Project Proposal: Estimating heating and cooling loads based on building characteristics
Dataset Link: https://archive.ics.uci.edu/dataset/242/energy+efficiency
The dataset for this analysis comes from the UCI Machine Learning Repository and contains heating load and cooling load requirements of buildings (that is, energy efficiency) as a function of building parameters. The dataset has 8 variables, 2 target values, and 768 observations with no missing values. The data was collected from performing energy analysis using 12 different building shapes simulated in Ecotect. The target variables are heating load (HL) and cooling load (CL), representing the energy requirements for maintaining thermal comfort within buildings.
Variables:
X1 - Relative Compactness: A measure of the building’s shape efficiency
X2 - Surface Area: The total surface area of the building
X3 - Wall Area: The area of the walls, contributing to heat transfer
X4 - Roof Area: The area of the roof, affecting thermal insulation
X5 - Overall Height: Building height, impacting air flow and heat transfer
X6 - Orientation: Cardinal direction of the buildings facade
X7- Glazing Area: Total window area, influencing natural light and insulation
X8 - Glazing Area Distribution: Spread of window area on each facade
Y1 (Response Variable) - Heating Load: Energy required for Heating.

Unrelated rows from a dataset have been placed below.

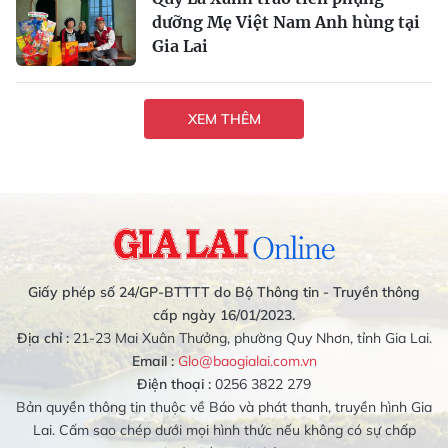
dưỡng Mẹ Việt Nam Anh hùng tại
Gia Lai
XEM THÊM
Giấy phép số 24/GP-BTTTT do Bộ Thông tin - Truyền thông
cấp ngày 16/01/2023.
Địa chỉ :
21-23 Mai Xuân Thưởng, phường Quy Nhơn, tỉnh Gia Lai.
Email :
Glo@baogialai.com.vn
Điện thoại :
0256 3822 279
Bản quyền thông tin thuộc về Báo và phát thanh, truyền hình Gia
Lai. Cấm sao chép dưới mọi hình thức nếu không có sự chấp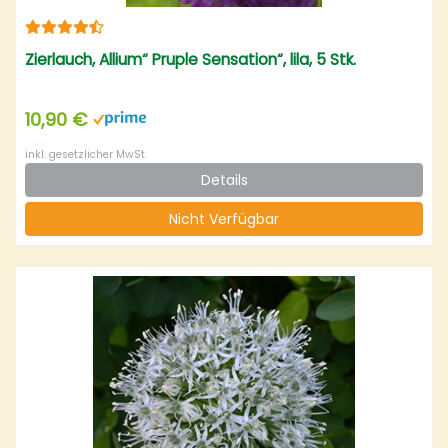
Zierlauch, Allium“ Pruple Sensation“, lila, 5 Stk.
10,90 €
inkl. gesetzlicher MwSt.
Details
Nicht Verfügbar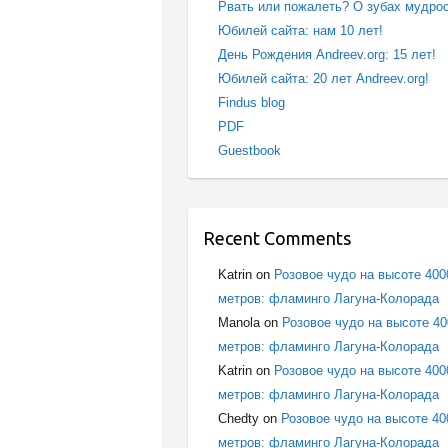
Рвать или пожалеть? О зубах мудро
Юбилей сайта: нам 10 лет!
День Рождения Andreev.org: 15 лет!
Юбилей сайта: 20 лет Andreev.org!
Findus blog
PDF
Guestbook
Recent Comments
Katrin
on
Розовое чудо на высоте 400
метров: фламинго Лагуна-Колорада
Manola
on
Розовое чудо на высоте 4
метров: фламинго Лагуна-Колорада
Katrin
on
Розовое чудо на высоте 400
метров: фламинго Лагуна-Колорада
Chedty
on
Розовое чудо на высоте 40
метров: фламинго Лагуна-Колорада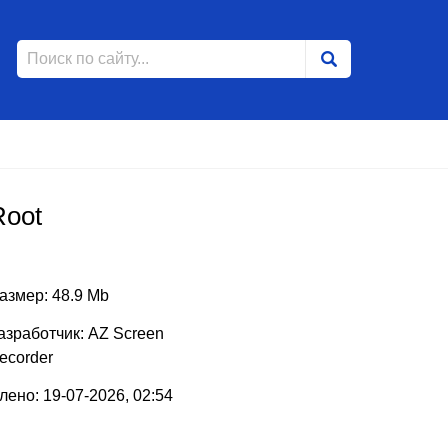
Root
азмер: 48.9 Mb
азработчик: AZ Screen
ecorder
ено: 19-07-2026, 02:54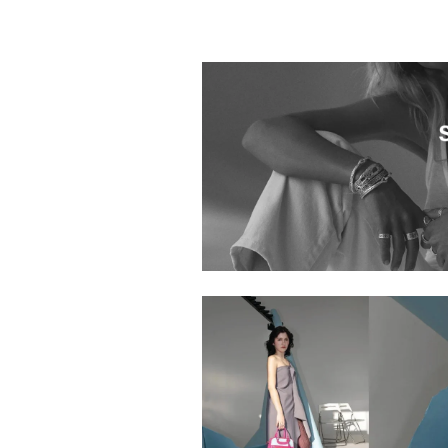
0013033.2420003.0001
0013033.2511001.1004
4135801.2521009.1006
0013033.2510003.0002
0013033.2511009.1006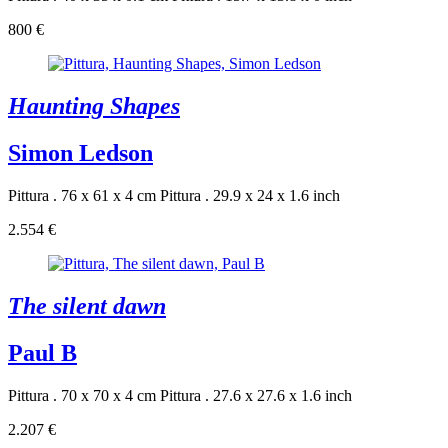
800 €
Haunting Shapes
Simon Ledson
Pittura . 76 x 61 x 4 cm
Pittura . 29.9 x 24 x 1.6 inch
2.554 €
The silent dawn
Paul B
Pittura . 70 x 70 x 4 cm
Pittura . 27.6 x 27.6 x 1.6 inch
2.207 €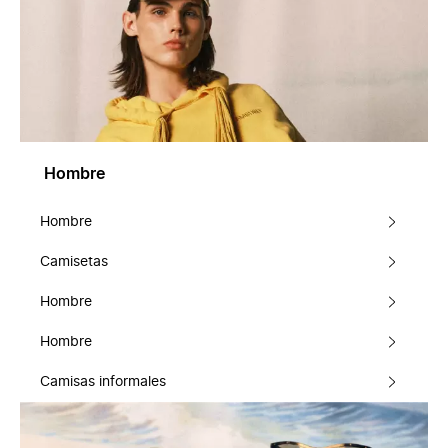
Hombre
Hombre
Camisetas
Hombre
Hombre
Camisas informales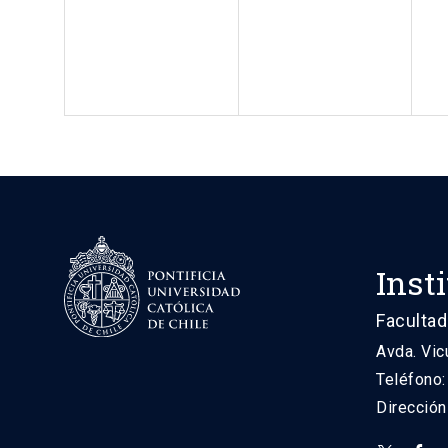
Inst
Facultad
Avda. Vic
Teléfono
Direcció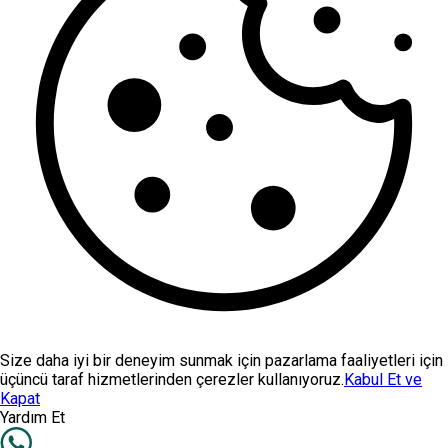
Size daha iyi bir deneyim sunmak için pazarlama faaliyetleri için
üçüncü taraf hizmetlerinden çerezler kullanıyoruz.
Kabul Et ve
Kapat
Yardım Et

Y2 (Response Variable) - Cooling Load: Energy required for Cooling.
The main objective of this project is to analyze the dataset in terms of the variables in order to develop a predictive model that will depict the most efficient heating and cooling loads based on the building characteristics. Identify and interpret the influence of each building feature on energy efficiency, providing insights that can inform sustainable design practices. Optimize model performance by experimenting with different regression techniques and feature selection methods.
First, explore the dataset to determine whether the dataset is normally distributed or not. Furthermore, evaluate regression models by splitting the data into training, test sets, and computing prediction errors in order to assess model performance. Utilizing the following:
- Multiple Linear Regression
- Multinomial Logistic Regression
- Decision Tree Regression
- Correlation Matrix
For data analysis to find the accuracy within each model, we will use:
- Mean Absolute Error (MAE)
- RMSE (Root Mean Squared Error)
Given that there are 2 response targets, separate models will be ran in order to compare r2 and prediction errors.